Don't Bother to Knock is an interesting and highly entertaining 1952 thriller featuring possibly Marilyn Monroe’s finest ever dramatic performance.
Monroe plays a young woman with problems who gets a job as a babysitter in a New York hotel. Richard Widmark is also good, as a man who tries to make an assignation with her but gets more than he bargained for. Anne Bancroft, in her first film role, is very good as Widmark’s torch singer girlfriend who has just told him it’s all over between them. And the always entertaining Elisha Cook jr is extremely entertaining as Monroe’s uncle who works as an elevator operator at the hotel.
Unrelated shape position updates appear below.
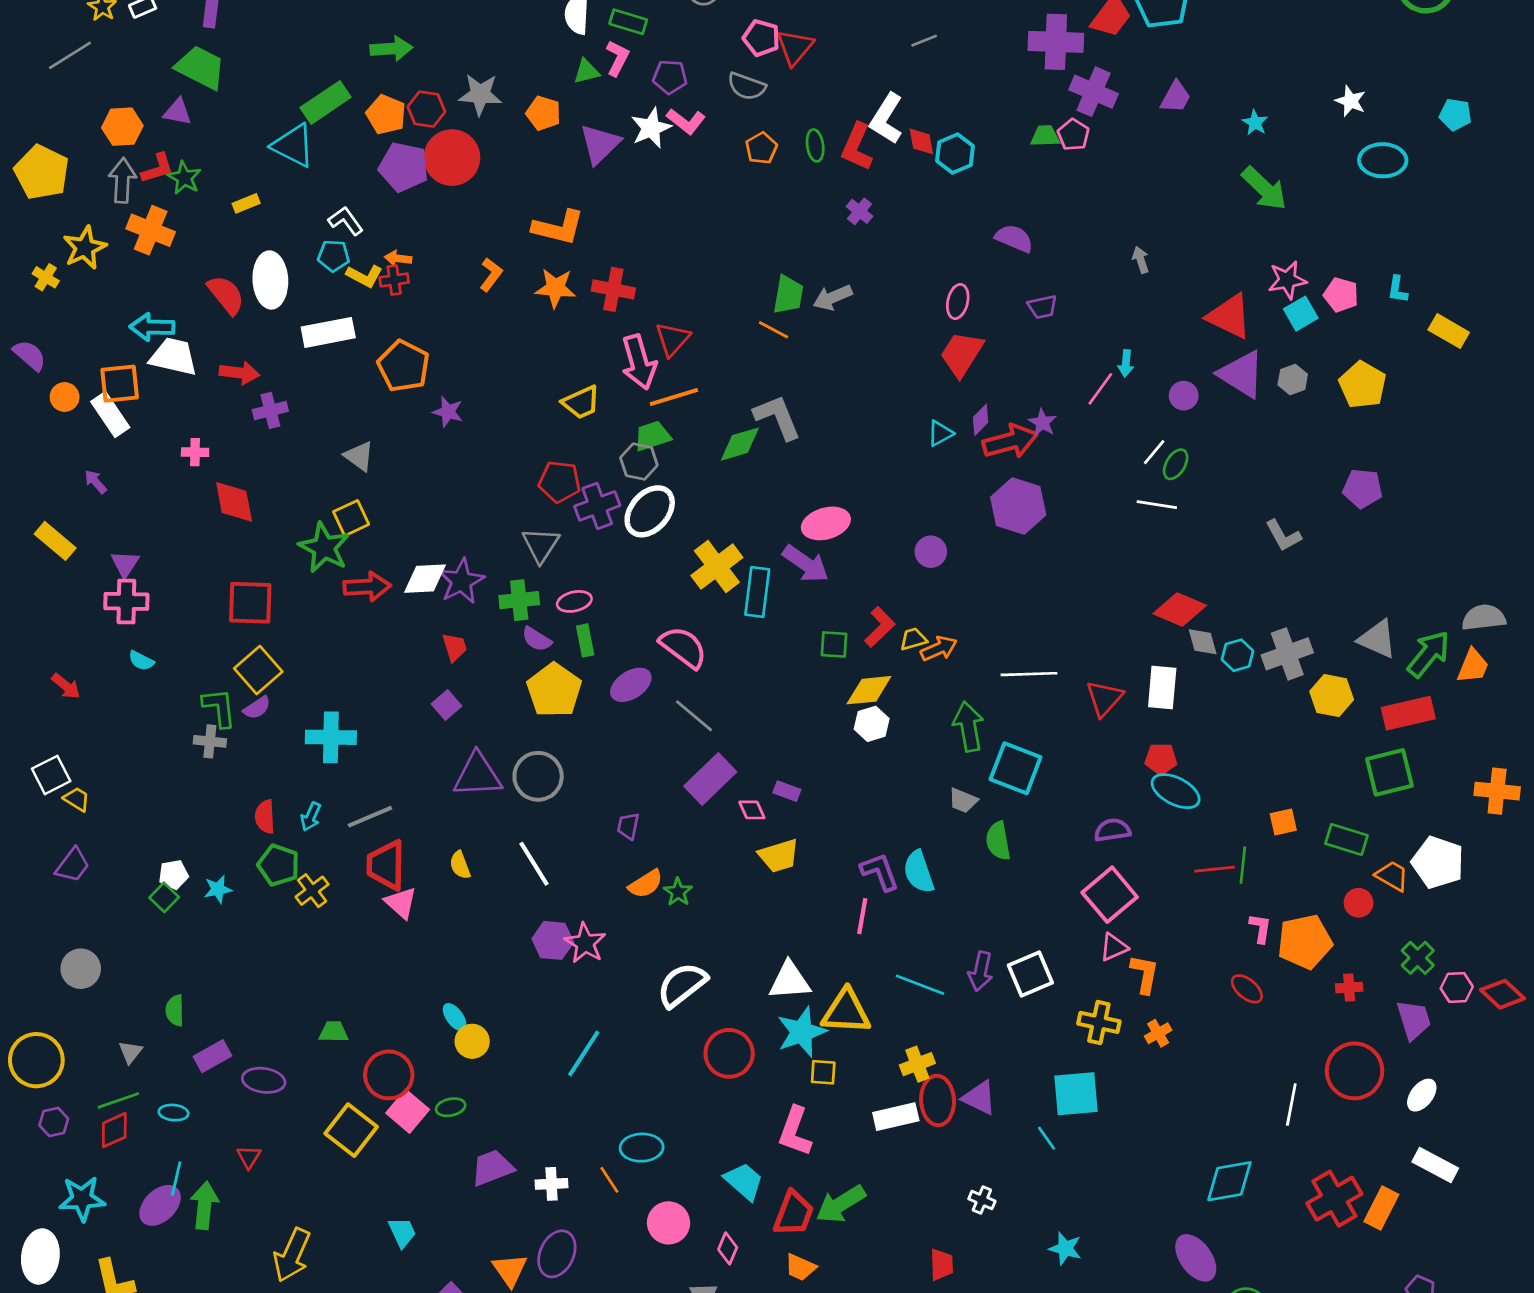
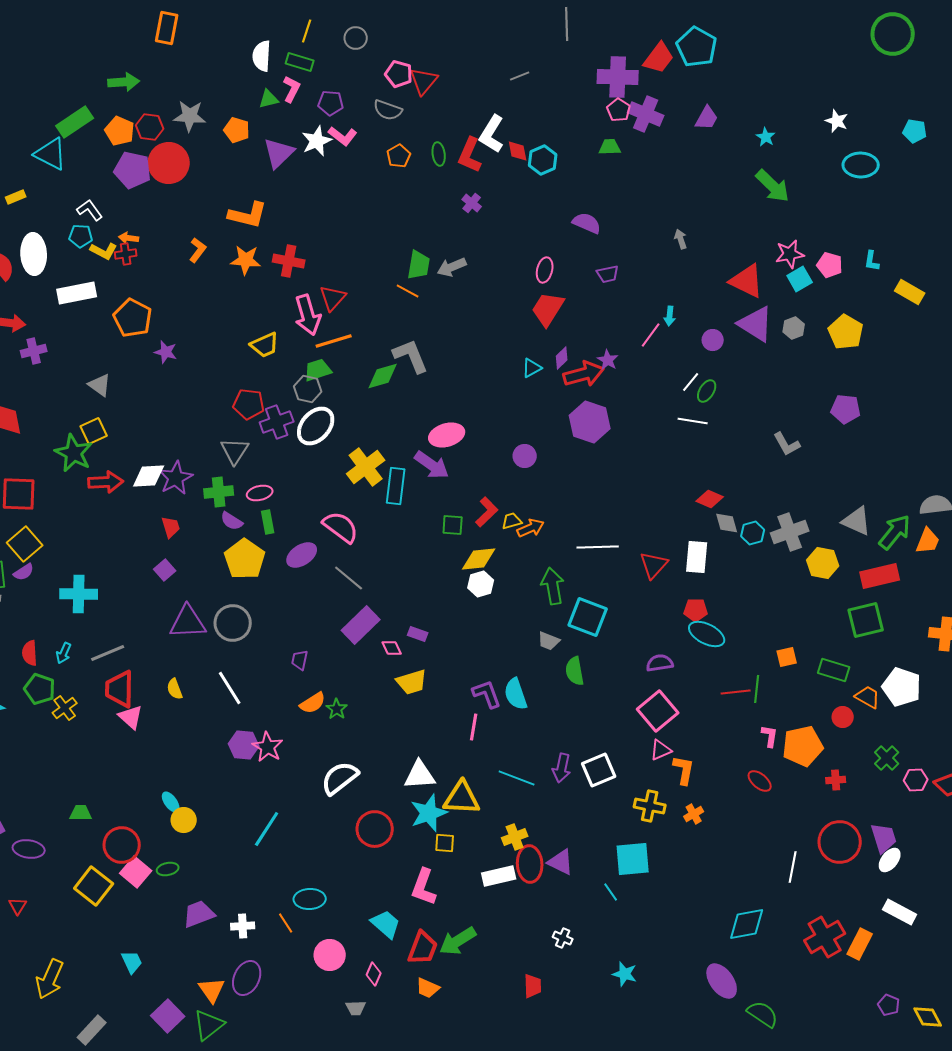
pink pentagon: (1073, 135) -> (619, 110), moved
red diamond: (1180, 610) -> (710, 499), size x0.7
purple trapezoid: (1414, 1020) -> (884, 838), moved

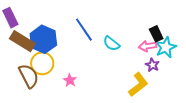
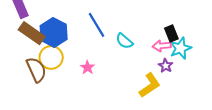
pink star: (70, 80) -> (87, 67), moved

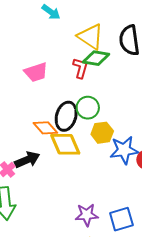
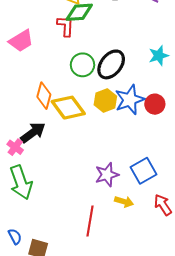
black ellipse: (66, 116) -> (111, 64), moved, turned 36
orange diamond: (45, 128) -> (44, 96), turned 70
yellow hexagon: (102, 133) -> (105, 100), moved

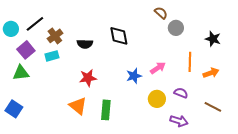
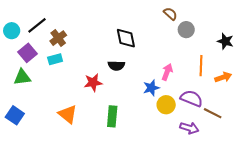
black semicircle: (85, 44) -> (116, 66), moved
pink arrow: (158, 68) -> (167, 72), turned -35
blue star: (134, 76) -> (151, 88), moved
purple semicircle: (181, 93) -> (191, 98), size x1.5
orange triangle: (78, 106) -> (68, 114), moved
brown line: (213, 107) -> (213, 113), moved

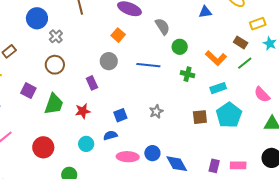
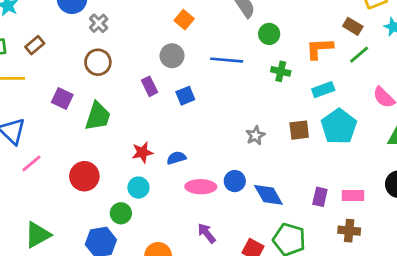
orange L-shape: (216, 58) -> (319, 48), turned 135
red star: (83, 111) -> (142, 152), moved
gray star: (156, 112) -> (255, 135), moved
blue square: (120, 115) -> (185, 96), moved
cyan circle: (86, 144) -> (138, 188), moved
Monroe’s performance is exceptionally subtle and very moving as she gradually loses her grip on reality, and it’s free of those annoying mannerisms that she adopted in so many of her movies. Versatile and underrated British director Roy Ward Baker does a solid job and the tension is maintained very effectively.
One of Monroe’s less known films, but one of her best. Not quite a film noir but very close to it in style and substance. Highly recommended.
This movie and Niagara (which is certainly a film noir) gave Monroe her strongest straight dramatic roles and in both cases she acquits herself admirably.
Interestingly enough Monroe doesn’t sing, but Bancroft does. Well her character does anyway although the voice was dubbed.